* _What the exercise asks_: A single number is the whole answer: the tally of lines in the data below that include the word "Oasis".

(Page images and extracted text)
▽

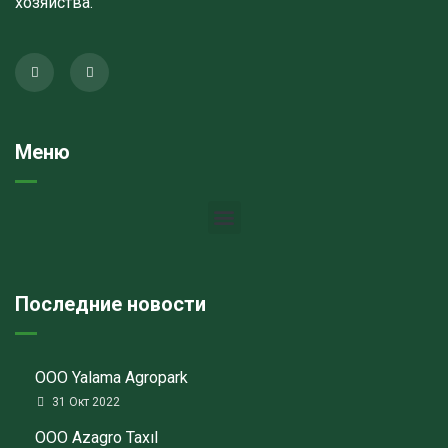
хозяйства.
Меню
Последние новости
ООО Yalama Agropark
31 Окт 2022
ООО Azagro Taxıl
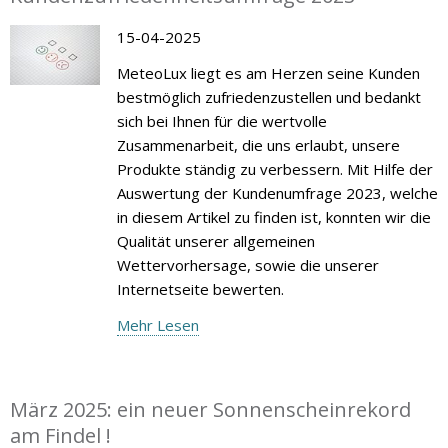
15-04-2025
MeteoLux liegt es am Herzen seine Kunden
bestmöglich zufriedenzustellen und bedankt
sich bei Ihnen für die wertvolle
Zusammenarbeit, die uns erlaubt, unsere
Produkte ständig zu verbessern. Mit Hilfe der
Auswertung der Kundenumfrage 2023, welche
in diesem Artikel zu finden ist, konnten wir die
Qualität unserer allgemeinen
Wettervorhersage, sowie die unserer
Internetseite bewerten.
Mehr Lesen
März 2025: ein neuer Sonnenscheinrekord
am Findel !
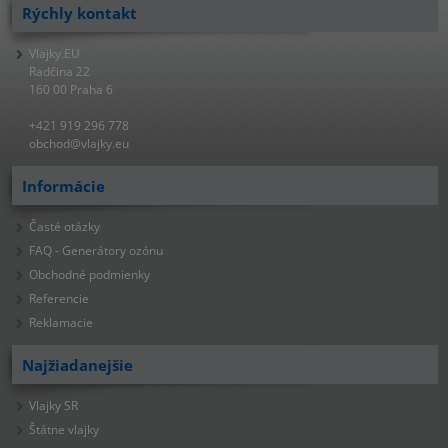
Rýchly kontakt
Vlajky.EU
Radčina 22
160 00 Praha 6
+421 919 296 778
obchod@vlajky.eu
Informácie
Časté otázky
FAQ - Generátory ozónu
Obchodné podmienky
Referencie
Reklamacie
Najžiadanejšie
Vlajky SR
Štátne vlajky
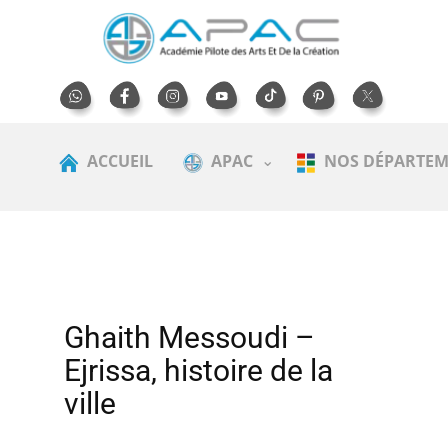
ACCUEIL
APAC
NOS DÉPARTEM
Ghaith Messoudi –
Ejrissa, histoire de la
ville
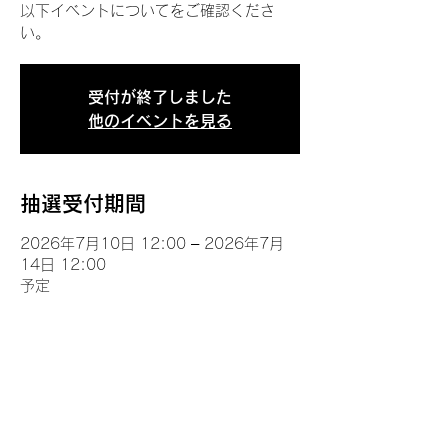
以下イベントについてをご確認くださ
い。
受付が終了しました
他のイベントを見る
抽選受付期間
2026年7月10日 12:00 – 2026年7月
14日 12:00
予定
イベントについて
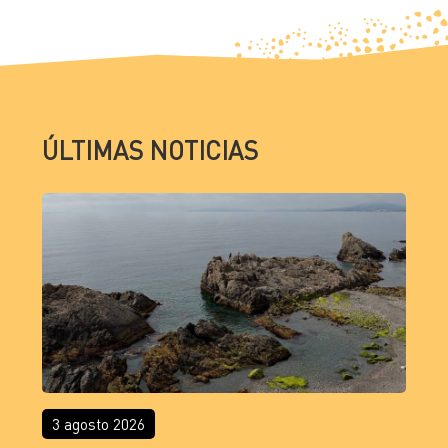
ÚLTIMAS NOTICIAS
3 agosto 2026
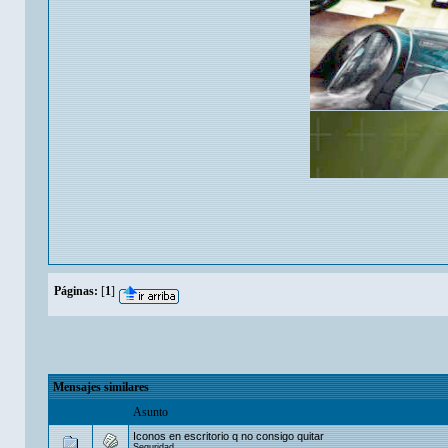
Páginas:
[
1
]
Mensajes similares
Asunto
Iconos en escritorio q no consigo quitar
Seguridad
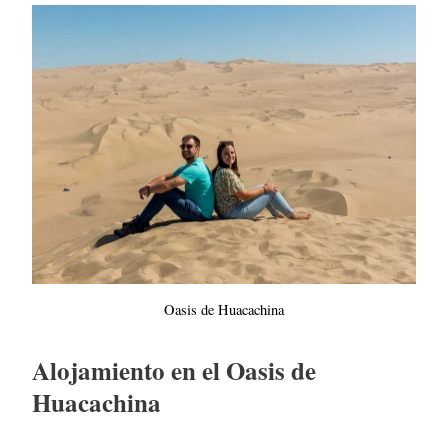
Oasis de Huacachina
Alojamiento en el Oasis de
Huacachina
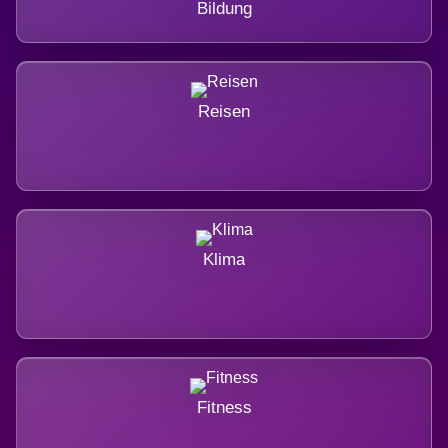
Bildung
Reisen
Klima
Fitness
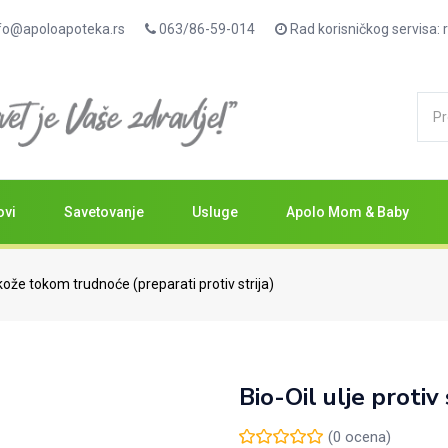
fo@apoloapoteka.rs
063/86-59-014
Rad korisničkog servisa
ovi
Savetovanje
Usluge
Apolo Mom & Baby
ože tokom trudnoće (preparati protiv strija)
Bio-Oil ulje protiv
(
0
ocena)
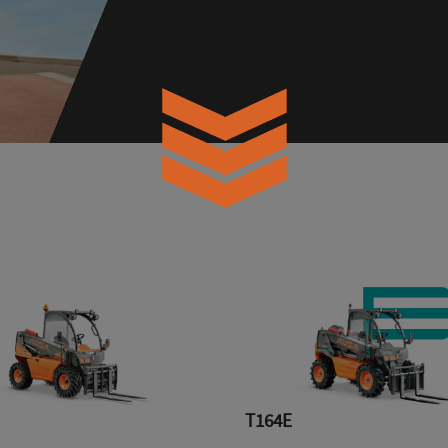
T164E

△

* _Final answer_: 2